Люда Григорьева вообще любила вступать в спор с учителями и озадачивать их дерзкими вопросами, а чтобы спорить с Дарьей Леонидовной, и вовсе особой отваги не надобно. Неуверенность учительницы и привычка краснеть были слишком заметны. Дарья Леонидовна только кончила вуз и впервые этой осенью пришла в школу работать.

— Если у человека нет опыта, понятно, он будет делать ошибки, — снисходительным тоном рассуждала Валя Кесарева. Она отвечала Дарье Леонидовне так же хорошо, как другим учителям, но чуть небрежно.

— А всё же попробуйте написать сочинение, — полуспрашивая, сказала Дарья Леонидовна.

Шум в классе поднялся невообразимый.

— Не будем пробовать! Не умеем! Мы не писатели! — неслось с парт.

— Без подготовки! Ужас, вот ужас-то! — ахала Лена Родионова.

— А мне нечем писать, — невинно заявила Тася, на глазах у всех пряча ручку в пенал.

— И мне!

— И я позабыла перо.

— И я…

Валя Кесарева, делая вид, что помогает учительнице водворить порядок, покрикивала в качестве старосты класса:

— Тише, вы!

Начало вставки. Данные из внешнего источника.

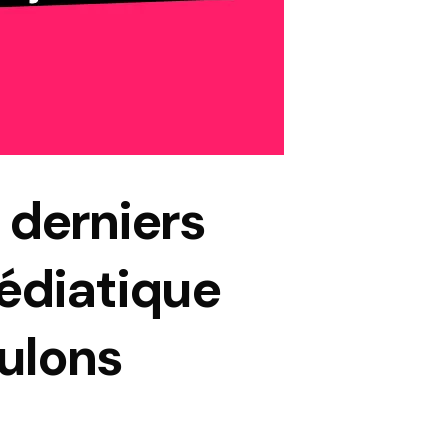
 derniers
édiatique
ulons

Замолчите!

— Не твоё дело! — кричали в ответ.

Тридцать девочек, безмолвных и внимательных на уроках Захара Петровича, с непостижимой быстротой превратились в беспечных бездельниц. Дарья Леонидовна в каком-то одеревенении молчала, стараясь унять обиженное подёргивание губ. Вдруг посреди хаоса раздался спасительный голос Жени Спивак:

— Дарья Леонидовна, о чём будем писать?

Учительница увидела большеротую девочку со смешными метёлками чёрных косичек. Девочка доверчиво улыбалась ей с задней парты. Дарья Леонидовна поняла — протянута рука помощи. Ей не давали утонуть.

— Я хочу знать, что вы думаете о дружбе, — сказала она насколько возможно естественно. Как будто пришла побеседовать со старыми знакомыми, привыкшими с полуслова понимать все твои мысли.

Совсем недавно вопрос о дружбе задан был классу Зинаидой Рафаиловной.

Разговор продолжался. Может быть, он подсказан Дарье Леонидовне Белым медведем?

— Как вы дружите? С кем? Почему? Расскажите… А после я вам о себе расскажу. И забудьте, пожалуйста, об отметках. Забудьте! — торопливо добавила Дарья Леонидовна.

— Разрешите тетрадку, — попросила Женя.

Валя Кесарева, сообразив, что сочинение всё равно придётся писать и вдруг Женя напишет скорее, а она, чего доброго, не управится до звонка, поднялась и, громко стуча каблуками, пошла к Дарье Леонидовне за своей тетрадкой.

За ней потянулась Маня Шепелева, привыкшая всегда следовать примеру отличницы Кесаревой.

Скоро тетради с учительского столика были разобраны. Заскрипели перья. По-разному. Неохотно. Послушно. Безразлично. И увлечённо, с волнением.

А что до Наташи, она почти не слыхала происходящего в классе. В парте лежало Фенино письмо.

И Наташа думала, думала и вспоминала, сгорбив, словно старушка, спину.

…Интернат запоздал с выездом. Ребят из Наташиной школы отправляли в эвакуацию только после первых бомбёжек.